*** Opening Dataset extract ***

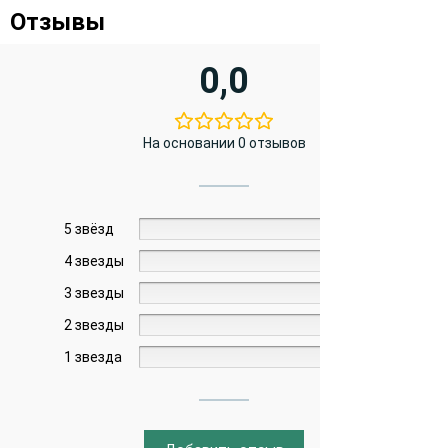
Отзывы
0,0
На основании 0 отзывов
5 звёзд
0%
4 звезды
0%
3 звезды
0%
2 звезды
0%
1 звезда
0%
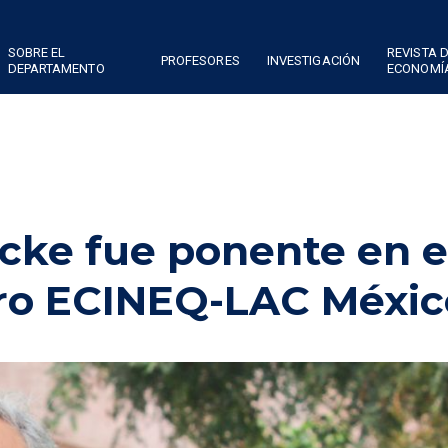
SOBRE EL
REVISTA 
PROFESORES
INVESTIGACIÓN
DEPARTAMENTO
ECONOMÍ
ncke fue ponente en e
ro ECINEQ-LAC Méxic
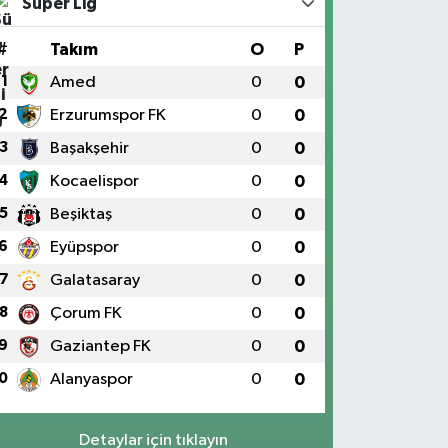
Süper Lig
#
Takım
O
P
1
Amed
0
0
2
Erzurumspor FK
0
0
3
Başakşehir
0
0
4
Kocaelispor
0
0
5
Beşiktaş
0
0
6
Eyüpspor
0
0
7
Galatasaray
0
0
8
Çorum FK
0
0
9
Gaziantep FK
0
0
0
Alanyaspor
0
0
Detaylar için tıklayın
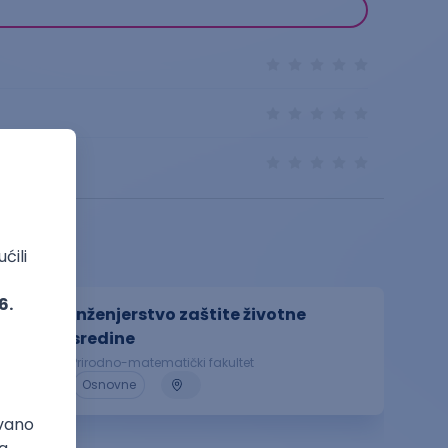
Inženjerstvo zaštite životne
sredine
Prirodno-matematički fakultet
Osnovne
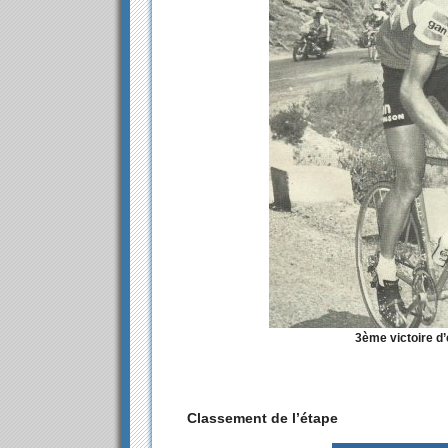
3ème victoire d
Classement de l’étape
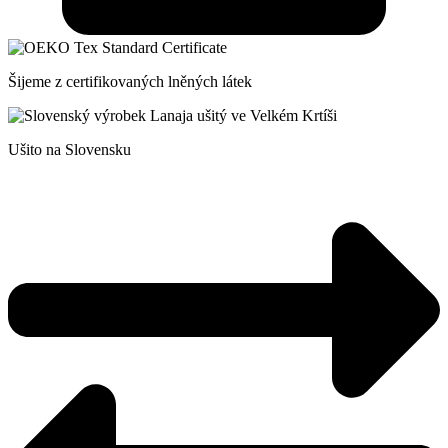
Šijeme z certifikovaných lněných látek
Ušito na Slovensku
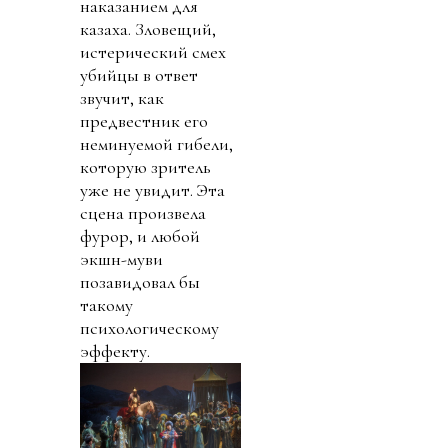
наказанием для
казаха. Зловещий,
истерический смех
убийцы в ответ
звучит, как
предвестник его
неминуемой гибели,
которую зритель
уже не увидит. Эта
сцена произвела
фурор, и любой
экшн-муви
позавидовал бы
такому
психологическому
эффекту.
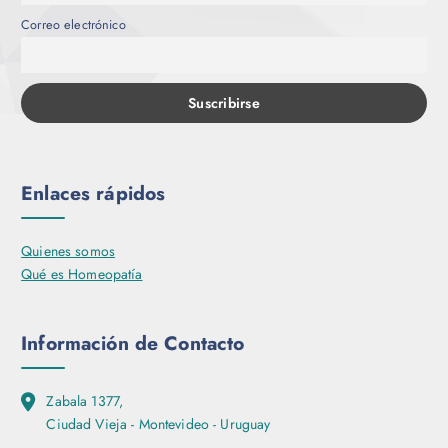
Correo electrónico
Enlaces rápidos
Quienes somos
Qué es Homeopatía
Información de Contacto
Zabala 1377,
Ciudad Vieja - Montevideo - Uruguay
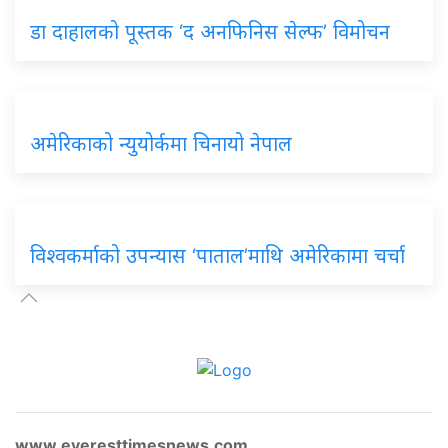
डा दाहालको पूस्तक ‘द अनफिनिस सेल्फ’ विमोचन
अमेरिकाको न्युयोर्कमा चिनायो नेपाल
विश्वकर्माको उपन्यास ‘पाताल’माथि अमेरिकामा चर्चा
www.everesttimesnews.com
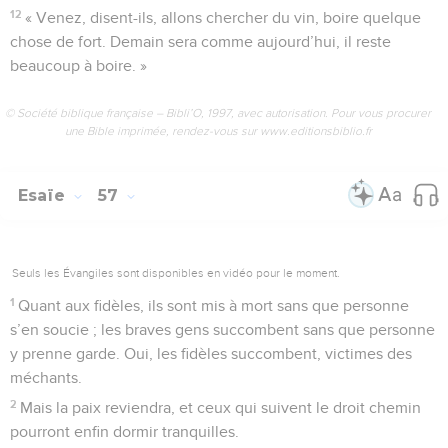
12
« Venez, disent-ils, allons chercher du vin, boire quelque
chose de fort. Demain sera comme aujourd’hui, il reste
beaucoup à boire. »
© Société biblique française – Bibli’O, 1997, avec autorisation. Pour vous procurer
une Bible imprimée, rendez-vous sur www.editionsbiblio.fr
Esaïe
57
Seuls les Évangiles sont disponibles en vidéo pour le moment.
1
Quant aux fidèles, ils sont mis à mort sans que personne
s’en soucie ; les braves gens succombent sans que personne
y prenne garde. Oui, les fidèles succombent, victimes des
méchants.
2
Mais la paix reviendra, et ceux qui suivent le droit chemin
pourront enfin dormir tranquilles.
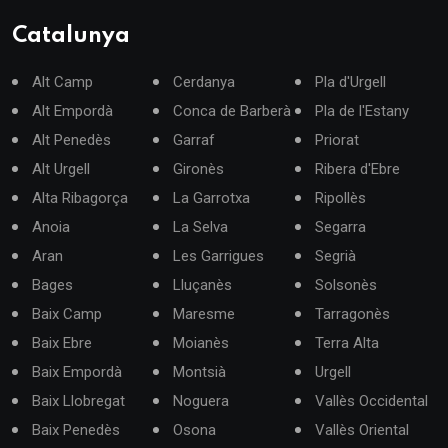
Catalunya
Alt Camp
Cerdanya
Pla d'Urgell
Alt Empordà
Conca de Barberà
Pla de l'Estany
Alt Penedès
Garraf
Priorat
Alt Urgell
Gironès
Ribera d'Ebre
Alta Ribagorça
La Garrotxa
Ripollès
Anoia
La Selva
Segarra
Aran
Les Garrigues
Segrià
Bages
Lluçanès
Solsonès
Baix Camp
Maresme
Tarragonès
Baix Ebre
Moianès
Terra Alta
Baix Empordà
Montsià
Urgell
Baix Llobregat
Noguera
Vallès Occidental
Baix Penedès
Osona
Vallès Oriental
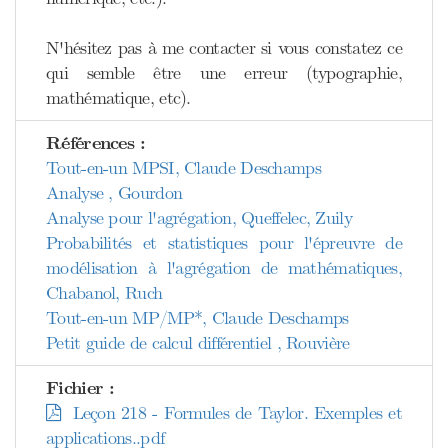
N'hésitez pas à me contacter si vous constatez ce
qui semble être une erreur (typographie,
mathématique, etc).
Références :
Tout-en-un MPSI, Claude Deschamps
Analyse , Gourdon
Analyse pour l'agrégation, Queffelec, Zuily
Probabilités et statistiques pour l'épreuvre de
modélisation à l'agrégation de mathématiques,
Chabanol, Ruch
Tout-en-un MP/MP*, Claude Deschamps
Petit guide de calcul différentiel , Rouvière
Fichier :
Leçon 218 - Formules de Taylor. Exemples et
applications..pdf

*** Closing Dataset extract ***
*** Opening Dataset extract ***

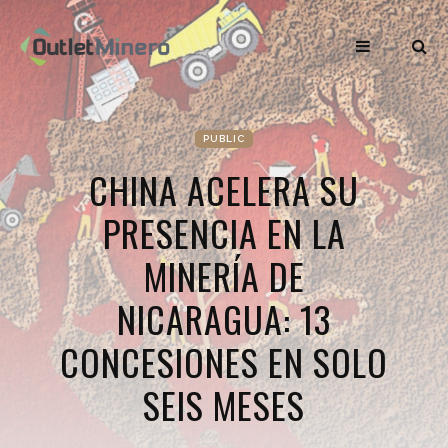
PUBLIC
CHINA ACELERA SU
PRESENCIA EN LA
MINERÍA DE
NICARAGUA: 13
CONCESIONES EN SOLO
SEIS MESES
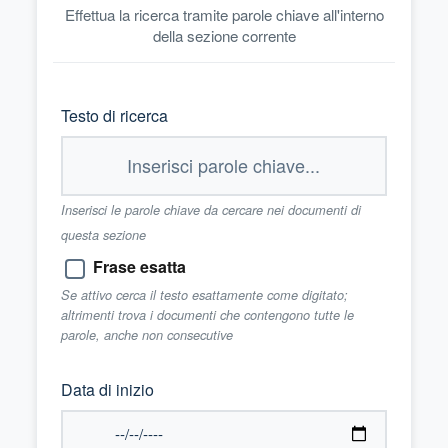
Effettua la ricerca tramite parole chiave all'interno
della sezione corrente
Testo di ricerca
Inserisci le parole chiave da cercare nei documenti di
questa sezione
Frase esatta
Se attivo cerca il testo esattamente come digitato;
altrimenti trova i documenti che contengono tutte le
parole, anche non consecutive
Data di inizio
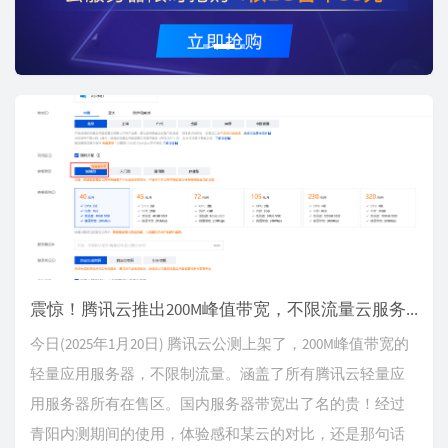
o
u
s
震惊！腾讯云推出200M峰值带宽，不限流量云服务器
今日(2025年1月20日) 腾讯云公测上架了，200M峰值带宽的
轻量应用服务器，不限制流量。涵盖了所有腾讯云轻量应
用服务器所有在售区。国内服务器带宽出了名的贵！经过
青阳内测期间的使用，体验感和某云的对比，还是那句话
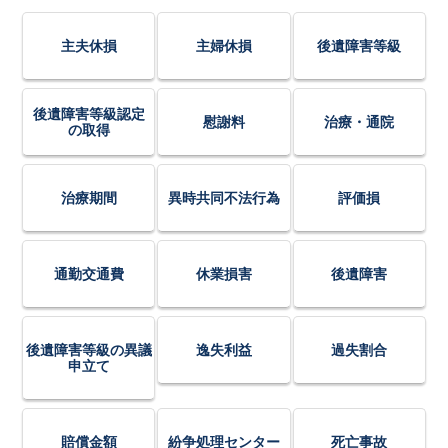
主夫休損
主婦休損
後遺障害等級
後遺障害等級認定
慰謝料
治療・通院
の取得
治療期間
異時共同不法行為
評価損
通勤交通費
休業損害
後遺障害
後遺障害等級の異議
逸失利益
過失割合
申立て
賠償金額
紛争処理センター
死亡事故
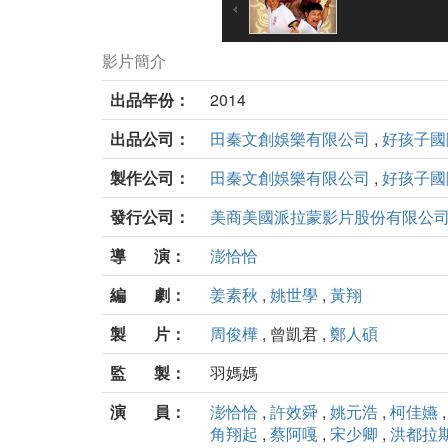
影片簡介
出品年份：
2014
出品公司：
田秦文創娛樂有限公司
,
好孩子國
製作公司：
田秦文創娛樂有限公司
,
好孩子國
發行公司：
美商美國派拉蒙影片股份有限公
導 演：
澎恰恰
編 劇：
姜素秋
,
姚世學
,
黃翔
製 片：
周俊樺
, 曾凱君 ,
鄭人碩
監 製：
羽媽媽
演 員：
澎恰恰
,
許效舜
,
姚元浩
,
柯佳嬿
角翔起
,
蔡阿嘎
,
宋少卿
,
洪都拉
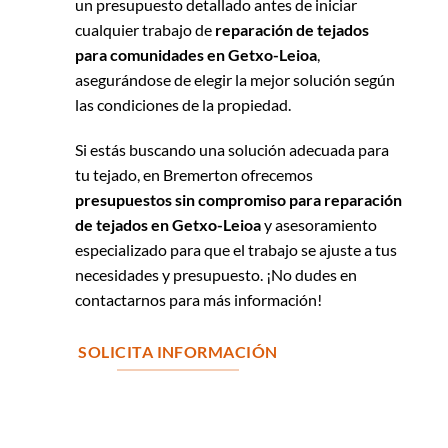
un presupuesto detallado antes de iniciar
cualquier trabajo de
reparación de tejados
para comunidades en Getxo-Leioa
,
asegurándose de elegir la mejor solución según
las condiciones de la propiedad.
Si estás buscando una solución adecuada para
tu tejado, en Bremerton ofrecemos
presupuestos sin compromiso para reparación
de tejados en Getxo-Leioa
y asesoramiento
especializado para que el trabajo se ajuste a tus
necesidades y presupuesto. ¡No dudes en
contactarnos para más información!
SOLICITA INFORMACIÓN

*** Closing Dataset extract ***
*** Opening Dataset extract ***

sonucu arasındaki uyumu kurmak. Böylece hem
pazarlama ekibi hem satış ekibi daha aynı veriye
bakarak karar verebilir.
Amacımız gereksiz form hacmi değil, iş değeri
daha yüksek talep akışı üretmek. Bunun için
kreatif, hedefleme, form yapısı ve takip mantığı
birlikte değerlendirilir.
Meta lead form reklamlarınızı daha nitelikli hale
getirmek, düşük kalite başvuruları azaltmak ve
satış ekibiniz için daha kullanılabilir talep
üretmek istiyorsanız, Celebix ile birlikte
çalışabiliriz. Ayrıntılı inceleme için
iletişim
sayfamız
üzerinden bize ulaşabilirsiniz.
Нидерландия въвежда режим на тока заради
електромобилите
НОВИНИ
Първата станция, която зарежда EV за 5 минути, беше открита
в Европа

*** Closing Dataset extract ***

--- Exercise details ---
State how many lines in the records above contain the word "personne", and give only that number.

--- Result of this exercise ---
2